Pyropia yezoensis
is commercially the most important edible red alga in China, and red rot disease is viewed as one of the major constraints for its cultivation. Microbes within the oomycetic genus
Pythium
have been reported as the causative agents for this disease; however, little is known about the interactions between the disease and the epiphytic and planktonic bacterial communities. In the present study, bacterial communities associated with uninfected, locally infected, and seriously infected thalli collected from cultivation farms, and within seawater adjacent to the thalli, were investigated using in-depth 16S ribosomal RNA (rRNA) gene sequencing in conjunction with assessing multiple environmental factors.
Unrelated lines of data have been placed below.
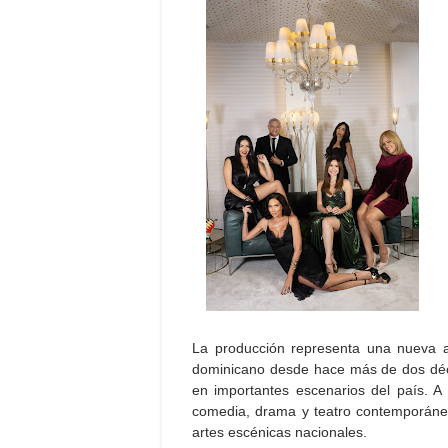
La producción representa una nueva ap
dominicano desde hace más de dos dé
en importantes escenarios del país. A
comedia, drama y teatro contemporáneo
artes escénicas nacionales.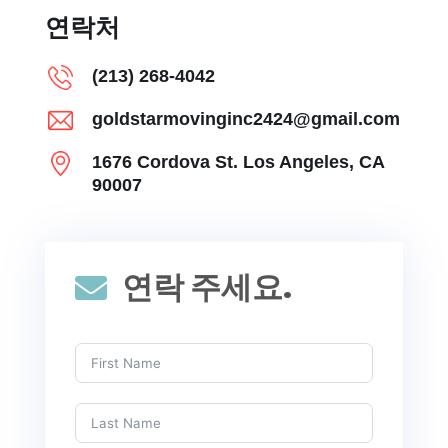
연락처
(213) 268-4042
goldstarmovinginc2424@gmail.com
1676 Cordova St. Los Angeles, CA
90007
연락 주세요.
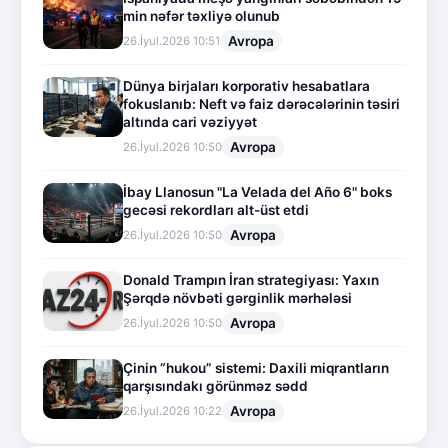
min nəfər təxliyə olunub
Avropa
26.İyul.2026 10:51
Dünya birjaları korporativ hesabatlara
fokuslanıb: Neft və faiz dərəcələrinin təsiri
altında cari vəziyyət
Avropa
26.İyul.2026 10:50
İbay Llanosun "La Velada del Año 6" boks
gecəsi rekordları alt-üst etdi
Avropa
26.İyul.2026 10:50
Donald Trampın İran strategiyası: Yaxın
Şərqdə növbəti gərginlik mərhələsi
Avropa
26.İyul.2026 10:50
Çinin “hukou” sistemi: Daxili miqrantların
qarşısındakı görünməz sədd
Avropa
26.İyul.2026 10:22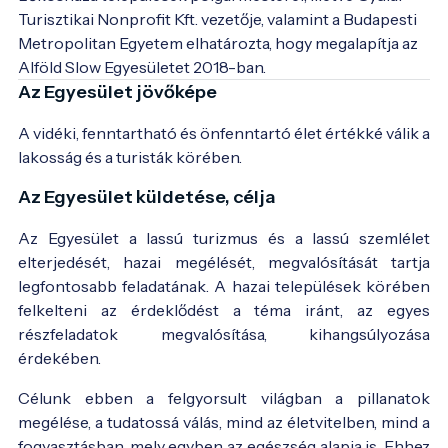
Turisztikai Nonprofit Kft. vezetője, valamint a Budapesti 
Metropolitan Egyetem elhatározta, hogy megalapítja az 
Az Egyesület jövőképe
A vidéki, fenntartható és önfenntartó élet értékké válik a
lakosság és a turisták körében.
Az Egyesület küldetése, célja
Az Egyesület a lassú turizmus és a lassú szemlélet
elterjedését, hazai megélését, megvalósítását tartja
legfontosabb feladatának. A hazai települések körében
felkelteni az érdeklődést a téma iránt, az egyes
részfeladatok megvalósítása, kihangsúlyozása
érdekében.
Célunk ebben a felgyorsult világban a pillanatok
megélése, a tudatossá válás, mind az életvitelben, mind a
fogyasztásban, mely egyben az egészség alapja is. Ehhez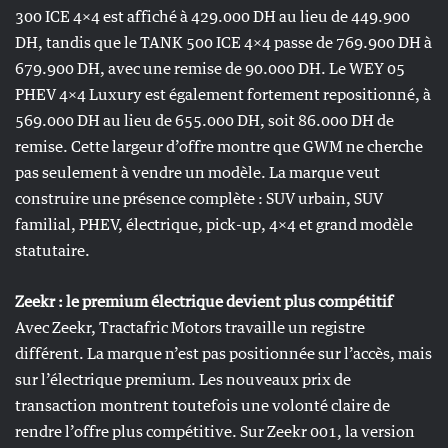
300 ICE 4×4 est affiché à 429.000 DH au lieu de 449.900
DH, tandis que le TANK 500 ICE 4×4 passe de 769.900 DH à
679.900 DH, avec une remise de 90.000 DH. Le WEY 05
PHEV 4×4 Luxury est également fortement repositionné, à
569.000 DH au lieu de 655.000 DH, soit 86.000 DH de
remise. Cette largeur d’offre montre que GWM ne cherche
pas seulement à vendre un modèle. La marque veut
construire une présence complète : SUV urbain, SUV
familial, PHEV, électrique, pick-up, 4×4 et grand modèle
statutaire.
Zeekr : le premium électrique devient plus compétitif
Avec Zeekr, Tractafric Motors travaille un registre
différent. La marque n’est pas positionnée sur l’accès, mais
sur l’électrique premium. Les nouveaux prix de
transaction montrent toutefois une volonté claire de
rendre l’offre plus compétitive. Sur Zeekr 001, la version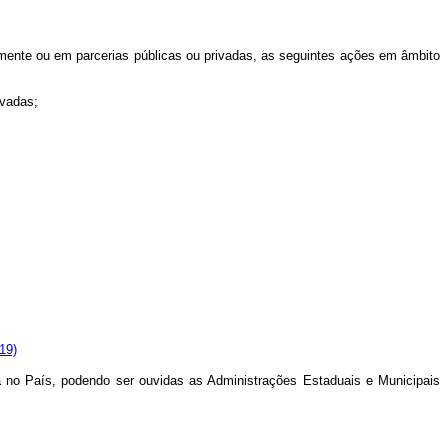
amente ou em parcerias públicas ou privadas, as seguintes ações em âmbito
ivadas;
19)
o País, podendo ser ouvidas as Administrações Estaduais e Municipais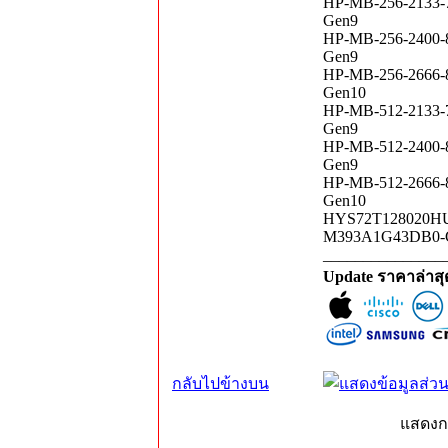
HP-MB-256-2133-
Gen9
HP-MB-256-2400-
Gen9
HP-MB-256-2666-
Gen10
HP-MB-512-2133-
Gen9
HP-MB-512-2400-
Gen9
HP-MB-512-2666-
Gen10
HYS72T128020HU-
M393A1G43DB0-CP
_______________
Update ราคาล่าส
กลับไปข้างบน
แสดงก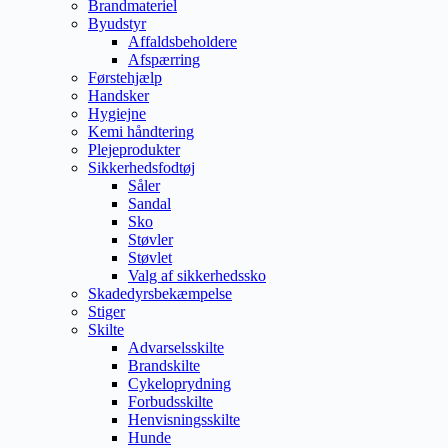
Brandmateriel
Byudstyr
Affaldsbeholdere
Afspærring
Førstehjælp
Handsker
Hygiejne
Kemi håndtering
Plejeprodukter
Sikkerhedsfodtøj
Såler
Sandal
Sko
Støvler
Støvlet
Valg af sikkerhedssko
Skadedyrsbekæmpelse
Stiger
Skilte
Advarselsskilte
Brandskilte
Cykeloprydning
Forbudsskilte
Henvisningsskilte
Hunde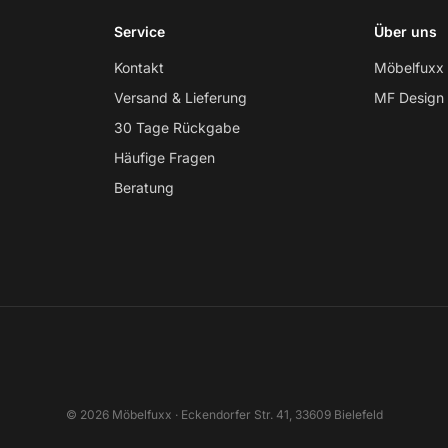
Service
Über uns
Kontakt
Möbelfuxx
Versand & Lieferung
MF Design
30 Tage Rückgabe
Häufige Fragen
Beratung
© 2026 Möbelfuxx · Eckendorfer Str. 41, 33609 Bielefeld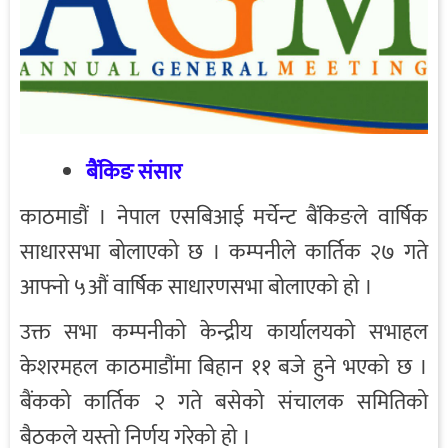
बैंकिङ संसार
काठमाडौं । नेपाल एसबिआई मर्चेन्ट बैंकिङले वार्षिक
साधारसभा बोलाएको छ । कम्पनीले कार्तिक २७ गते
आफ्नो ५औं वार्षिक साधारणसभा बोलाएको हो ।
उक्त सभा कम्पनीको केन्द्रीय कार्यालयको सभाहल
केशरमहल काठमाडौंमा बिहान ११ बजे हुने भएको छ ।
बैंकको कार्तिक २ गते बसेको संचालक समितिको
बैठकले यस्तो निर्णय गरेको हो ।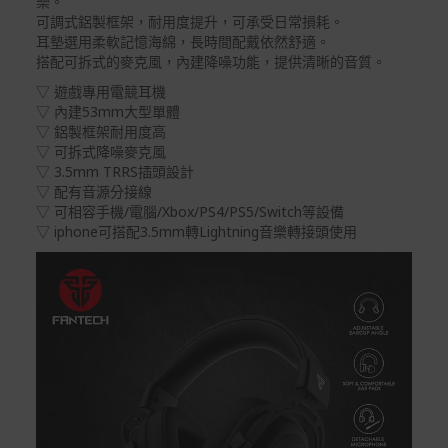
樂。
權向消費者收取相應的整新費用。
可調式鋁製框架，耐用度提升，可承受日常損耗。
*遊戲光碟、軟體等影音商品屬智慧財產權之商品。依消費
耳墊選用柔軟記憶海綿，長時間配戴依然舒適。
者保護法第十九條第二項規定，一經拆封後恕不接受退換
搭配可拆式的麥克風，內建降噪功能，提供清晰的音質。
貨。
▽ 遊戲專用電競耳機
如有相關退換貨服務需求，您可以透過專線或服務信箱聯
▽ 內建53mm大型單體
繫客服。
▽ 鋁製框架耐用度高
▽ 可拆式降噪麥克風
配送服務
▽ 3.5mm TRRS插頭設計
▽ 配有音源分接線
本站商品除有特別標示收取運費之商品，其餘全館皆可免
▽ 可相容手機/電腦/Xbox/PS4/PS5/Switch等設備
運宅配到府。
▽ iphone可搭配3.5mm轉Lightning音樂轉接頭使用
Acer旗下品牌商品除可宅配配送全台各地外，部分商品可
以選擇配送至全台各地服務中心。
在消費者完成訂單付款後兩個工作天內會安排訂單出貨，
非Acer旗下品牌商品依配合廠商規範，可能會有無法配送
外島的狀況，
您可以於「我的訂單」內查詢訂單出貨狀態 (路徑：我的帳
號 > 我的訂單)。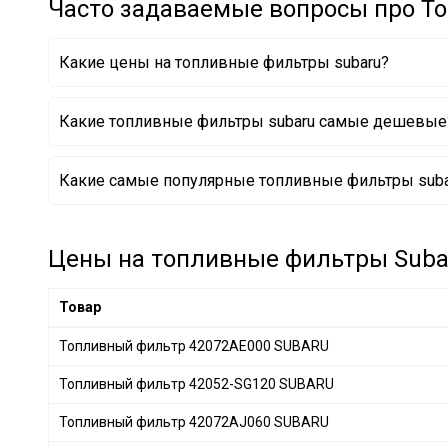
Часто задаваемые вопросы про Т
JS ASAKASHI
+ 39
ALCO FILTER
+ 6
Какие цены на топливные фильтры subaru?
FLEETGUARD
+ 46
TECNECO FILTERS
+ 8
Какие топливные фильтры subaru самые дешевые
HERTH+BUSS JAKOPARTS
+ 120
NIPPARTS
+ 91
Топливный фильтр 42072 AA121 SUBARU
Какие самые популярные топливные фильтры subar
KNECHT
+ 304
Топливный фильтр 42072AE000 SUBARU
Топливный фильтр 42072AG16A SUBARU
MAHLE
+ 305
AMC Filter
+ 4
Цены на топливные фильтры Subar
DONALDSON
+ 116
FILTRON
+ 11
Товар
PURRO
+ 96
Топливный фильтр 42072AE000 SUBARU
SOFIMA
+ 191
Топливный фильтр 42052-SG120 SUBARU
STARLINE
+ 82
STC
+ 1
Топливный фильтр 42072AJ060 SUBARU
CITROËN
+ 13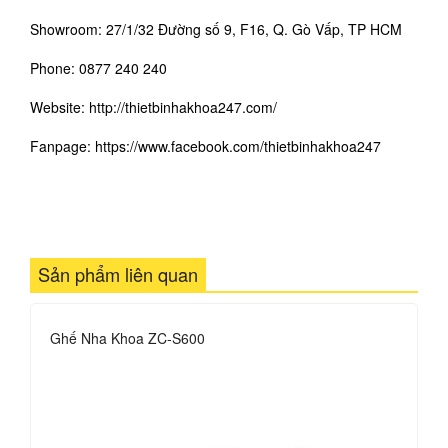
Showroom: 27/1/32 Đường số 9, F16, Q. Gò Vấp, TP HCM
Phone: 0877 240 240
Website: http://thietbinhakhoa247.com/
Fanpage:
https://www.facebook.com/thietbinhakhoa24
7
Sản phẩm liên quan
Ghế Nha Khoa ZC-S600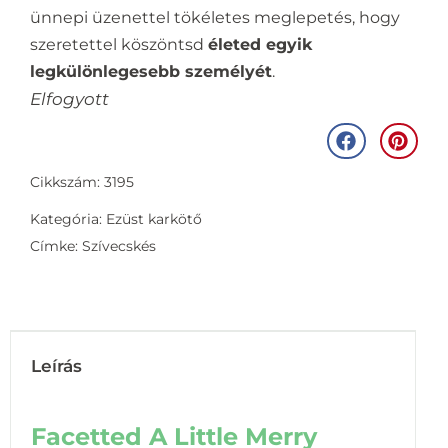
ünnepi üzenettel tökéletes meglepetés, hogy
szeretettel köszöntsd
életed egyik
legkülönlegesebb személyét
.
Elfogyott
Cikkszám: 3195
Kategória:
Ezüst karkötő
Címke:
Szívecskés
Leírás
Facetted A Little Merry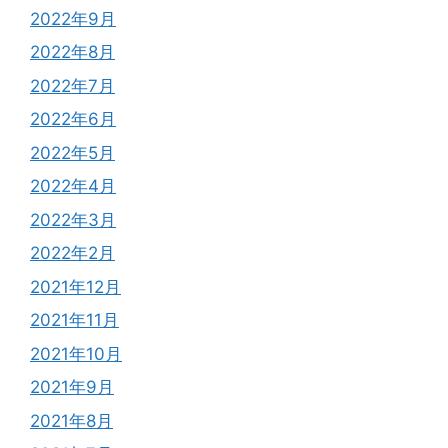
2022年9月
2022年8月
2022年7月
2022年6月
2022年5月
2022年4月
2022年3月
2022年2月
2021年12月
2021年11月
2021年10月
2021年9月
2021年8月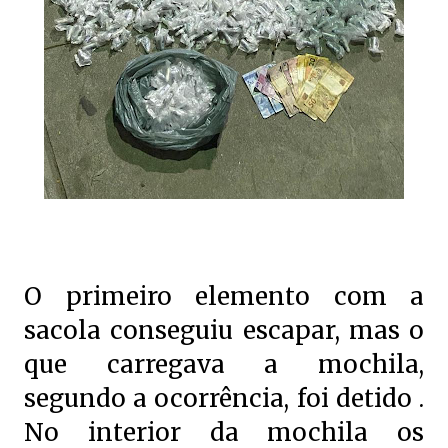
O primeiro elemento com a
sacola conseguiu escapar, mas o
que carregava a mochila,
segundo a ocorrência, foi detido .
No interior da mochila os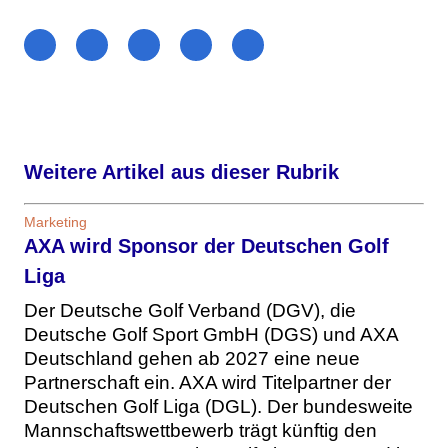
Weitere Artikel aus dieser Rubrik
Marketing
AXA wird Sponsor der Deutschen Golf
Liga
Der Deutsche Golf Verband (DGV), die
Deutsche Golf Sport GmbH (DGS) und AXA
Deutschland gehen ab 2027 eine neue
Partnerschaft ein. AXA wird Titelpartner der
Deutschen Golf Liga (DGL). Der bundesweite
Mannschaftswettbewerb trägt künftig den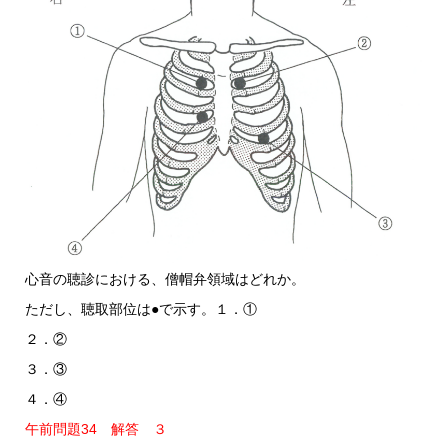
心音の聴診における、僧帽弁領域はどれか。
ただし、聴取部位は●で示す。１．①
２．②
３．③
４．④
午前問題34 解答 ３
For both thalli and seawater, uninfected and infected communities were significantly different though alpha diversity was similar. Phylogenetic differences between epiphytic bacterial communities associated with
P. yezoensis
were mainly reflected by the relative changes in the dominant operational taxonomic units (OTUs) assigned as genus
Flavirhabdus
, genus
Sulfitobacter
, and family Rhodobacteraceae. The prevalent OTUs in seawater also differed in relative abundance across the communities and were affiliated with diverse taxa, including the phyla Actinobacteria, Verrucomicrobia, and Bacteroidetes, and the classes Alpha- and Gamma-proteobacteria. The differentiation of bacterial communities associated with
P. yezoensis
and seawater was primarily shaped by reactive silicate (RS) content and salinity, respectively. In particular, 14 potential indicators (two OTUs on
P. yezoensis
and twelve OTUs in seawater) were identified that significantly differentiated
P. yezoensis
health statuses and correlated with environmental changes. Overall, the present study provides insights into the alterations of bacterial communities associated with
P. yezoensis
and surrounding seawater co-occurring with red rot disease. Observed changes were closely associated with health status of algal host, and highlight the potential of using community differentiation to forecast disease occurrence.